§ Task details
Transcribe every record verbatim; no pictures.

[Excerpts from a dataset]
===============
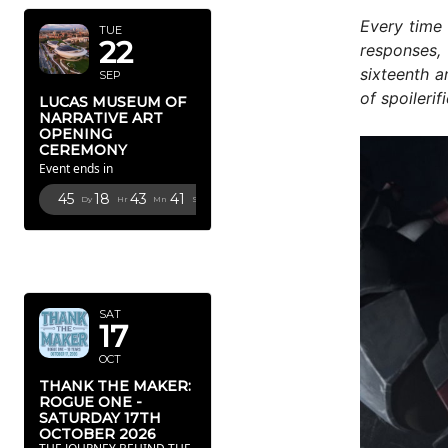
Every time 
TUE
22
responses, 
sixteenth a
SEP
of spoilerif
LUCAS MUSEUM OF
NARRATIVE ART
OPENING
CEREMONY
Event ends in
45
18
43
40
Dy
Hr
Mn
Sc
OCTOBER
2026
SAT
17
OCT
THANK THE MAKER:
ROGUE ONE -
SATURDAY 17TH
OCTOBER 2026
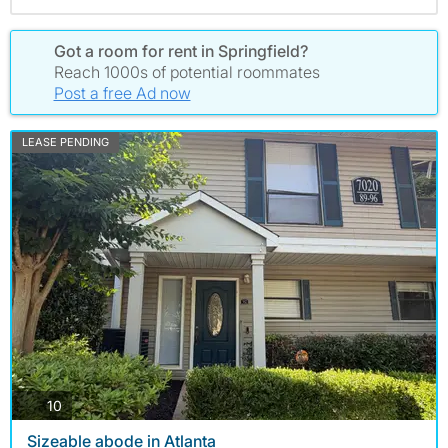
Got a room for rent in Springfield?
Reach 1000s of potential roommates
Post a free Ad now
LEASE PENDING
photos
10
Sizeable abode in Atlanta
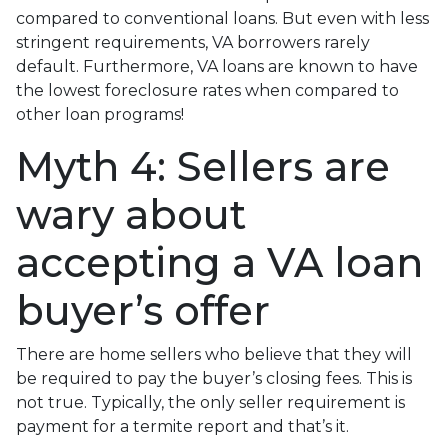
compared to conventional loans. But even with less
stringent requirements
, VA borrowers rarely
default. Furthermore, VA loans are known to have
the lowest foreclosure rates when compared to
other loan programs!
Myth 4: Sellers are
wary about
accepting a VA loan
buyer’s offer
There are home sellers who believe that they will
be required to pay the buyer’s closing fees. This is
not true. Typically, the only seller requirement is
payment for a termite report and that’s it.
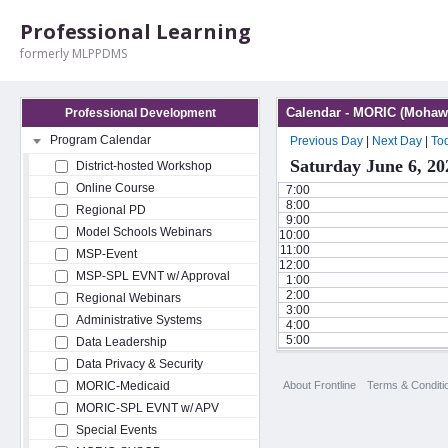
Professional Learning
formerly MLPPDMS
Calendar - MORIC (Mohawk
Professional Development
Program Calendar
Previous Day
|
Next Day
|
To
Saturday June 6, 20
District-hosted Workshop
Online Course
7:00
8:00
Regional PD
9:00
Model Schools Webinars
10:00
11:00
MSP-Event
12:00
MSP-SPL EVNT w/ Approval
1:00
2:00
Regional Webinars
3:00
Administrative Systems
4:00
5:00
Data Leadership
Data Privacy & Security
About Frontline
Terms & Conditi
MORIC-Medicaid
MORIC-SPL EVNT w/ APV
Special Events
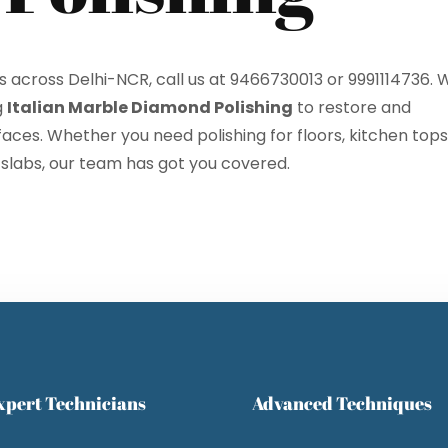
es across Delhi-NCR, call us at 9466730013 or 9991114736. 
g
Italian Marble Diamond Polishing
to restore and
ces. Whether you need polishing for floors, kitchen tops
ose
Sub
 slabs, our team has got you covered.
xpert Technicians
Advanced Techniques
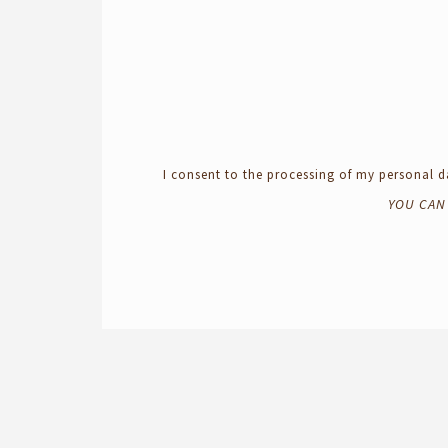
I consent to the processing of my personal
YOU CAN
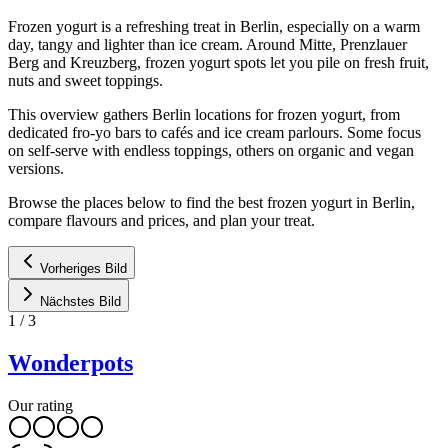
Frozen yogurt is a refreshing treat in Berlin, especially on a warm
day, tangy and lighter than ice cream. Around Mitte, Prenzlauer
Berg and Kreuzberg, frozen yogurt spots let you pile on fresh fruit,
nuts and sweet toppings.
This overview gathers Berlin locations for frozen yogurt, from
dedicated fro-yo bars to cafés and ice cream parlours. Some focus
on self-serve with endless toppings, others on organic and vegan
versions.
Browse the places below to find the best frozen yogurt in Berlin,
compare flavours and prices, and plan your treat.
Vorheriges Bild
Nächstes Bild
1
/
3
Wonderpots
Our rating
===============
§ Result below
Every time 
TUE
22
responses, 
sixteenth a
SEP
of spoilerif
LUCAS MUSEUM OF
NARRATIVE ART
OPENING
CEREMONY
Event ends in
45
18
43
40
Dy
Hr
Mn
Sc
OCTOBER
2026
SAT
17
OCT
THANK THE MAKER:
ROGUE ONE -
SATURDAY 17TH
OCTOBER 2026
Got a room for rent in Springfield?
Reach 1000s of potential roommates
Post a free Ad now
LEASE PENDING
photos
10
Sizeable abode in Atlanta
compared to conventional loans. But even with less
stringent requirements
, VA borrowers rarely
default. Furthermore, VA loans are known to have
the lowest foreclosure rates when compared to
other loan programs!
Myth 4: Sellers are
wary about
accepting a VA loan
buyer’s offer
There are home sellers who believe that they will
be required to pay the buyer’s closing fees. This is
not true. Typically, the only seller requirement is
payment for a termite report and that’s it.
Professional Learning
formerly MLPPDMS
Calendar - MORIC (Mohawk
Professional Development
Program Calendar
Previous Day
|
Next Day
|
To
Saturday June 6, 20
District-hosted Workshop
Online Course
7:00
8:00
Regional PD
9:00
Model Schools Webinars
10:00
11:00
MSP-Event
12:00
MSP-SPL EVNT w/ Approval
1:00
2:00
Regional Webinars
3:00
Administrative Systems
4:00
5:00
Data Leadership
Data Privacy & Security
About Frontline
Terms & Conditi
MORIC-Medicaid
MORIC-SPL EVNT w/ APV
Special Events
es across Delhi-NCR, call us at 9466730013 or 9991114736. 
g
Italian Marble Diamond Polishing
to restore and
ces. Whether you need polishing for floors, kitchen tops
ose
Sub
 slabs, our team has got you covered.
xpert Technicians
Advanced Techniques
I consent to the processing of my personal
YOU CAN
Frozen yogurt is a refreshing treat in Berlin, especially on a warm
day, tangy and lighter than ice cream. Around Mitte, Prenzlauer
Berg and Kreuzberg, frozen yogurt spots let you pile on fresh fruit,
nuts and sweet toppings.
This overview gathers Berlin locations for frozen yogurt, from
dedicated fro-yo bars to cafés and ice cream parlours. Some focus
on self-serve with endless toppings, others on organic and vegan
versions.
Browse the places below to find the best frozen yogurt in Berlin,
compare flavours and prices, and plan your treat.
Vorheriges Bild
Nächstes Bild
1
/
3
Wonderpots
Our rating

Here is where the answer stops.